Qu’est-ce qui vous a poussée à quitter les laboratoires de chimie où vous avez longtemps travaillé pour devenir art-thérapeute?
J’ai toujours hésité entre sauver le monde et faire des maths…
Quelle horreur!
(Elle éclate de rire). Et pourtant, j’adore ça! Mon métier de laborantine a beaucoup changé depuis mes débuts. Le côté apprenti sorcier a disparu. J’avais donc moins d’intérêt. En revanche, les gens m’intéressaient beaucoup. C’est pour cela que je me suis occupée de la formation des apprentis. J’ai aimé leur transmettre cette passion du métier et du savoir-faire. Et puis, il y a une quinzaine d’années, une amie m’a conseillé de devenir art-thérapeute. C’était une révélation. J’ai alors entrepris une formation durant trois ans et demi en parallèle à mon travail. J’étais épuisée lorsque je l’ai terminée car l’art-thérapie demande un grand travail sur soi.
En quoi consiste-t-il?
J’adore ce métier! C’est un accompagnement dans l’expression du cœur et de l’âme. Les participants ne viennent pas pour faire du joli, je ne leur laisse pas le temps pour ça. L’important, c’est ce qu’il se passe durant ces moments de création. Je propose un regard sur le travail effectué et non une interprétation.
Etes-vous de plus en plus sollicitée depuis vos débuts?
Oui, je le constate. Il y a un besoin de lâcher prise et d’être entendu. C’est le cas, par exemple, lorsqu’on a vécu un burn-out.
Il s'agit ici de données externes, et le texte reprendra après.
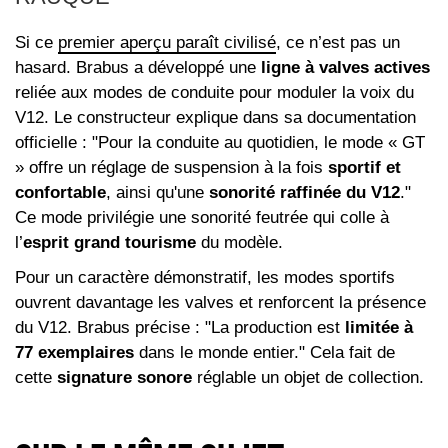
Si ce
premier aperçu paraît civilisé
, ce n’est pas un
hasard. Brabus a développé une
ligne à valves actives
reliée aux modes de conduite pour moduler la voix du
V12. Le constructeur explique dans sa documentation
officielle : "Pour la conduite au quotidien, le mode « GT
» offre un réglage de suspension à la fois
sportif et
confortable
, ainsi qu'une
sonorité raffinée du V12
."
Ce mode privilégie une sonorité feutrée qui colle à
l’
esprit grand tourisme
du modèle.
Pour un caractère démonstratif, les modes sportifs
ouvrent davantage les valves et renforcent la présence
du V12. Brabus précise : "La production est
limitée à
77 exemplaires
dans le monde entier." Cela fait de
cette
signature sonore
réglable un objet de collection.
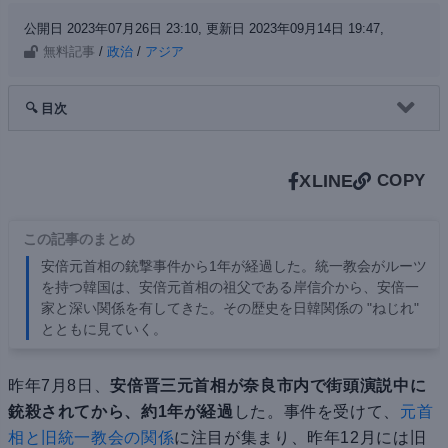
公開日 2023年07月26日 23:10,
更新日 2023年09月14日 19:47,
無料記事
/
政治
/
アジア
🔍 目次
X
LINE
COPY
この記事のまとめ
安倍元首相の銃撃事件から1年が経過した。統一教会がルーツ
を持つ韓国は、安倍元首相の祖父である岸信介から、安倍一
家と深い関係を有してきた。その歴史を日韓関係の "ねじれ"
とともに見ていく。
昨年7月8日、
安倍晋三元首相が奈良市内で街頭演説中に
銃殺されてから、約1年が経過
した。事件を受けて、
元首
相と旧統一教会の関係
に注目が集まり、昨年12月には旧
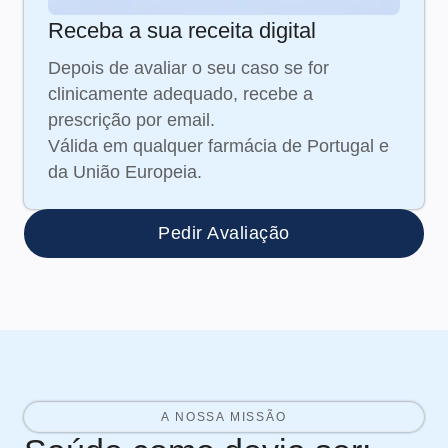
Receba a sua receita digital
Depois de avaliar o seu caso se for
clinicamente adequado, recebe a
prescrição por email.
Válida em qualquer farmácia de Portugal e
da União Europeia.
Pedir Avaliação
A NOSSA MISSÃO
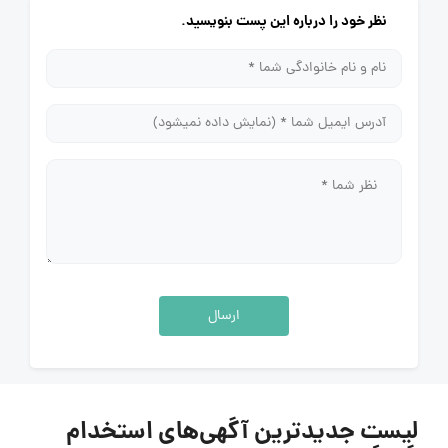
نظر خود را درباره این پست بنویسید.
ارسال
لیست جدیدترین آگهی‌های استخدام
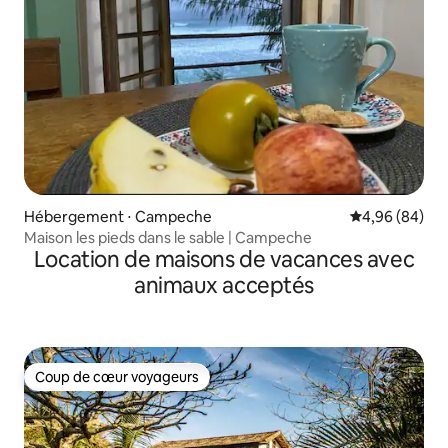
Hébergement ⋅ Campeche
Évaluation mo
4,96 (84)
Maison les pieds dans le sable | Campeche
Location de maisons de vacances avec
animaux acceptés
Coup de cœur voyageurs
Coup de cœur voyageurs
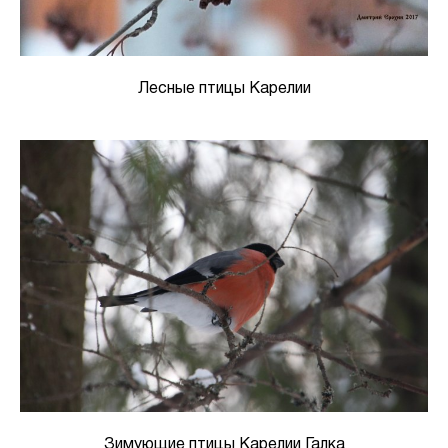
Лесные птицы Карелии
Зимующие птицы Карелии Галка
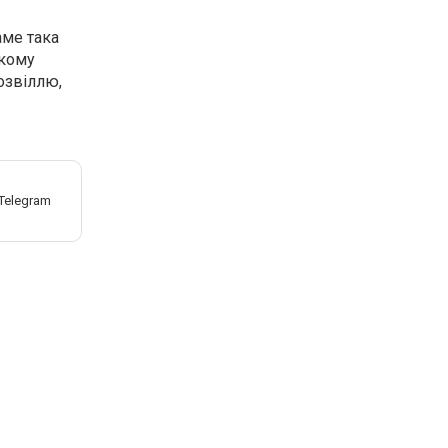
аме така
якому
озвіллю,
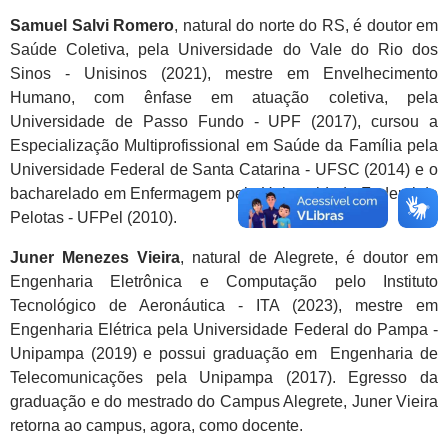
Samuel Salvi Romero
, natural do norte do RS, é doutor em
Saúde Coletiva, pela Universidade do Vale do Rio dos
Sinos - Unisinos (2021), mestre em Envelhecimento
Humano, com ênfase em atuação coletiva, pela
Universidade de Passo Fundo - UPF (2017), cursou a
Especialização Multiprofissional em Saúde da Família pela
Universidade Federal de Santa Catarina - UFSC (2014) e o
bacharelado em Enfermagem pela Universidade Federal de
Pelotas - UFPel (2010).
Juner Menezes Vieira
, natural de Alegrete, é doutor em
Engenharia Eletrônica e Computação pelo Instituto
Tecnológico de Aeronáutica - ITA (2023), mestre em
Engenharia Elétrica pela Universidade Federal do Pampa -
Unipampa (2019) e possui graduação em Engenharia de
Telecomunicações pela Unipampa (2017). Egresso da
graduação e do mestrado do Campus Alegrete, Juner Vieira
retorna ao campus, agora, como docente.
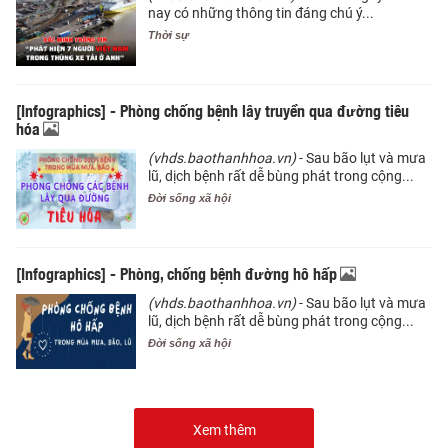
nay có những thông tin đáng chú ý...
Thời sự
[Infographics] - Phòng chống bệnh lây truyền qua đường tiêu
hóa
(vhds.baothanhhoa.vn)
- Sau bão lụt và mưa
lũ, dịch bệnh rất dễ bùng phát trong cộng...
Đời sống xã hội
[Infographics] - Phòng, chống bệnh đường hô hấp
(vhds.baothanhhoa.vn)
- Sau bão lụt và mưa
lũ, dịch bệnh rất dễ bùng phát trong cộng...
Đời sống xã hội
Xem thêm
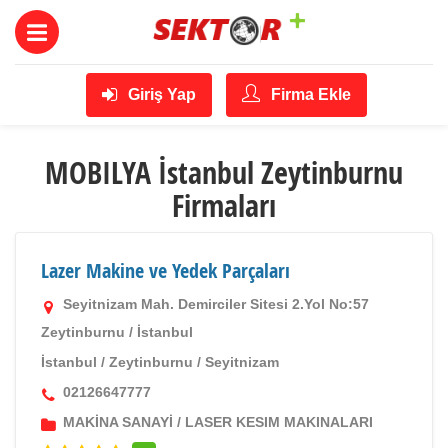
Giriş Yap
Firma Ekle
MOBILYA İstanbul Zeytinburnu
Firmaları
Lazer Makine ve Yedek Parçaları
Seyitnizam Mah. Demirciler Sitesi 2.Yol No:57
Zeytinburnu / İstanbul
İstanbul
/
Zeytinburnu
/
Seyitnizam
02126647777
MAKİNA SANAYİ
/
LASER KESIM MAKINALARI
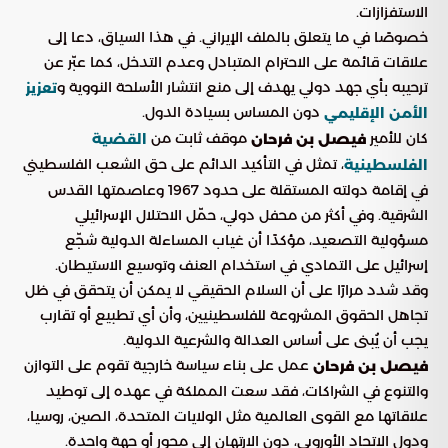
الاستفزازات.
خصوصًا في ما يتعلق بالملف الإيراني. في هذا السياق، دعا إلى
علاقات قائمة على الاحترام المتبادل وعدم التدخل، كما عبّر عن
ترحيبه بأي جهد دولي يهدف إلى منع انتشار الأسلحة النووية و
تعزيز
دون المساس بسيادة الدول.
الأمن الإقليمي
كان للأمير
موقف ثابت من
فيصل بن فرحان
القضية
، تمثل في التأكيد الدائم على حق الشعب الفلسطيني
الفلسطينية
في إقامة دولته المستقلة على حدود 1967 وعاصمتها القدس
الشرقية. وفي أكثر من محفل دولي، حمّل الاحتلال الإسرائيلي
مسؤولية التصعيد، مؤكدًا أن غياب المساءلة الدولية شجّع
إسرائيل على التمادي في استخدام العنف وتوسيع الاستيطان.
وقد شدد مرارًا على أن السلام الحقيقي لا يمكن أن يتحقق في ظل
تجاهل الحقوق المشروعة للفلسطينيين، وأن أي تطبيع أو تقارب
يجب أن يُبنى على أساس العدالة والشرعية الدولية.
عمل على بناء سياسة خارجية تقوم على التوازن
فيصل بن فرحان
والتنوع في الشراكات، فقد سعت المملكة في عهده إلى توطيد
علاقاتها مع القوى العالمية مثل الولايات المتحدة، الصين، روسيا،
ودول الاتحاد الأوروبي، دون الارتهان إلى محور أو جهة واحدة.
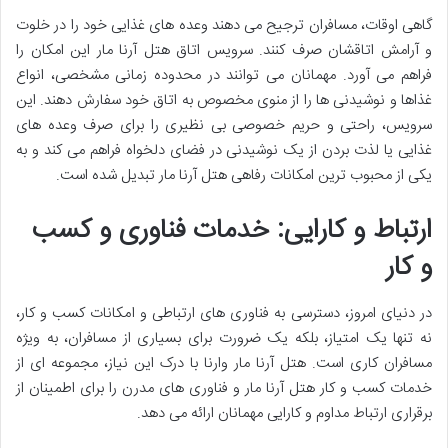
گاهی اوقات، مسافران ترجیح می دهند وعده های غذایی خود را در خلوت
و آرامش اتاقشان صرف کنند.
سرویس اتاق هتل آرنا مار این امکان را
فراهم می آورد. مهمانان می توانند در محدوده زمانی مشخصی، انواع
غذاها و نوشیدنی ها را از منوی مخصوص به اتاق خود سفارش دهند. این
سرویس، راحتی و حریم خصوصی بی نظیری را برای صرف وعده های
غذایی یا لذت بردن از یک نوشیدنی در فضای دلخواه فراهم می کند و به
یکی از محبوب ترین
امکانات رفاهی هتل آرنا مار تبدیل شده است.
ارتباط و کارایی: خدمات فناوری و کسب
و کار
در دنیای امروز، دسترسی به فناوری های ارتباطی و امکانات کسب و کار،
نه تنها یک امتیاز، بلکه یک ضرورت برای بسیاری از مسافران، به ویژه
مسافران کاری است.
هتل آرنا مار وارنا با درک این نیاز، مجموعه ای از
خدمات کسب و کار هتل آرنا مار و فناوری های مدرن را برای اطمینان از
برقراری ارتباط مداوم و کارایی مهمانان ارائه می دهد.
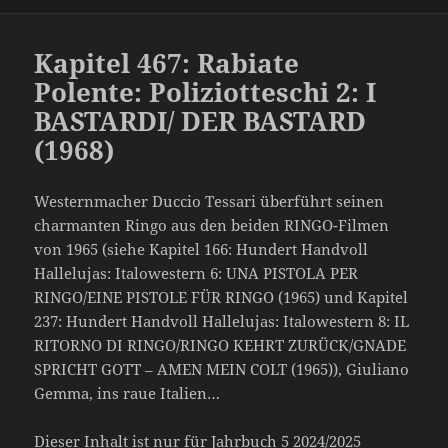
Kapitel 467: Rabiate
Polente: Poliziotteschi 2: I
BASTARDI/ DER BASTARD
(1968)
Westernmacher Duccio Tessari überführt seinen
charmanten Ringo aus den beiden RINGO-Filmen
von 1965 (siehe Kapitel 166: Hundert Handvoll
Hallelujas: Italowestern 6: UNA PISTOLA PER
RINGO/EINE PISTOLE FÜR RINGO (1965) und Kapitel
237: Hundert Handvoll Hallelujas: Italowestern 8: IL
RITORNO DI RINGO/RINGO KEHRT ZURÜCK/GNADE
SPRICHT GOTT – AMEN MEIN COLT (1965)), Giuliano
Gemma, ins raue Italien…
Dieser Inhalt ist nur für Jahrbuch 5 2024/2025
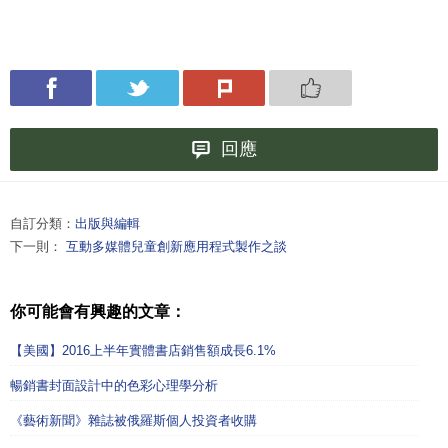
回應
自訂分類：
出版與編輯
下一則：
互動多媒體兒童創新應用程式製作之談
你可能會有興趣的文章：
【美國】2016上半年實體書店銷售額成長6.1%
暢銷書封面設計中的色彩心理學分析
《藝術新聞》雜誌被俄羅斯個人投資者收購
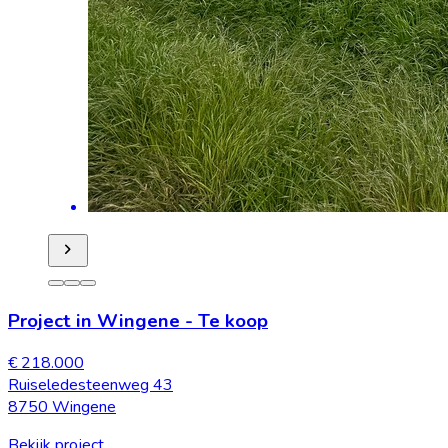
Project in Wingene
-
Te koop
€ 218.000
Ruiseledesteenweg 43
8750 Wingene
Bekijk project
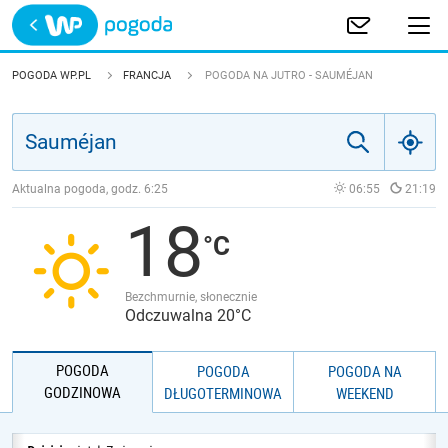
Trwa ładowanie
POLSKA
POGODA WP.PL
FRANCJA
POGODA NA JUTRO - SAUMÉJAN
EUROPA
ŚWIAT
Aktualna pogoda, godz.
6:25
06:55
21:19
18
JAKOŚĆ POWIETRZA
Bezchmurnie, słonecznie
Odczuwalna 20°C
POGODA
POGODA
POGODA NA
GODZINOWA
DŁUGOTERMINOWA
WEEKEND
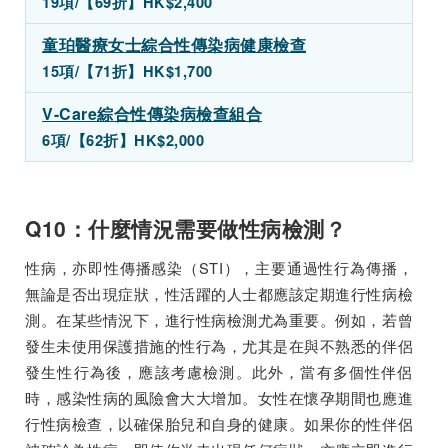
19項/【69折】HK$2,400
童珀醫療女士綜合性傳染病健康檢查
15項/【71折】HK$1,700
V-Care綜合性傳染病檢查組合
6項/【62折】HK$2,000
Q10：什麼情況需要做性病檢測？
性病，亦即性傳播感染（STI），主要通過性行為傳播，
無論是否出現症狀，性活躍的人士都應該定期進行性病檢
測。在某些情況下，進行性病檢測尤為重要。例如，若曾
發生未使用保護措施的性行為，尤其是在與不熟悉的伴侶
發生性行為後，應該考慮檢測。此外，當有多個性伴侶
時，感染性病的風險會大大增加。女性在懷孕期間也應進
行性病檢查，以確保胎兒和自身的健康。如果你的性伴侶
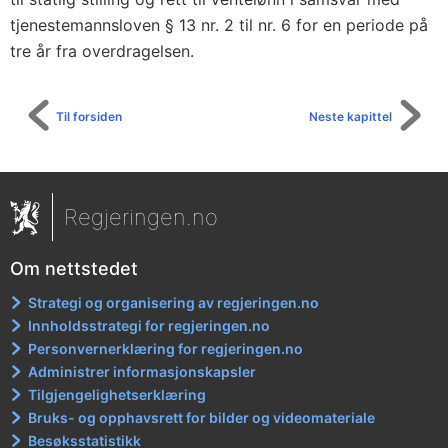
tjenestemannsloven § 13 nr. 2 til nr. 6 for en periode på
tre år fra overdragelsen.
Til forsiden
Neste kapittel
Regjeringen.no
Om nettstedet
Strategi og organisering av regjeringen.no
Innholdsstrategi for regjeringen.no
Personvernerklæring for regjeringen.no
Administrer informasjonskapsler
Tilgjengelighetserklæring
Bruks- og opphavsrett for bilder og videomateriale
Besøksstatistikk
Vivre ce qu’il y a à vivre simplement, parfois, cela fait du bien.
Et vous, pour quelle raison avez-vous choisi cette voie? Etait-ce aussi pour régler des problèmes personnels?
Je ne pense pas qu’on devient thérapeute pour régler ses problèmes. Au contraire, on le devient quand on a réussi à les régler. Lorsqu’on se rend compte que c’est tellement génial d’y être parvenu qu’on veut le partager!
Votre art-thérapie, c’est la poésie?
Le recueil Pastels de Ciels (qui vient d’être publié, ndlr) a été mon art-thérapie lorsque j’ai perdu mon mari il y a sept ans. J’avais besoin de dire au monde ma souffrance en tant que proche aidante et veuve. J’ai alors réalisé que j’aimais beaucoup écrire. J’aime les phrases courtes, les mots justes, les cassures de rythme. Encore les cassures…
Vous avez été une proche aidante durant vingt-cinq ans. Comment avez-vous traversé toutes ces années?
C’était un vrai combat. Eric et moi, nous avions toujours été clairs sur le fait que je n’étais pas sa soignante mais sa femme. Que je voulais bien lui rendre service mais que je n’étais pas à son service. Parfois, je me sentais coupable… Les combats étaient donc internes mais aussi contre le regard des autres… Mais ce n’était pas un sacerdoce. J’étais tombée amoureuse de cet homme et, ma foi, il était malade. Quand vous êtes proche aidant, il faut être solide. Vous ne vous posez pas trop de questions, vous faites ce qu’il y a à faire, ça fait partie de votre vie.
Et ensuite… Vous avez dû faire face à plusieurs deuils?
Quand mon mari est mort, une partie de moi est morte avec lui. Et on plonge… Mais j’ai eu la chance, grâce à mon métier, de savoir et surtout d’accepter qu’il y a un processus, plusieurs étapes à passer. Je n’ai donc pas cherché à lutter. Il a aussi fallu réapprendre à vivre, à être aimé alors qu’on ne sert à rien. J’apprends encore. Et si j’apprécie la vie que j’ai aujourd’hui, c’est parce que j’ai aimé celle d’avant.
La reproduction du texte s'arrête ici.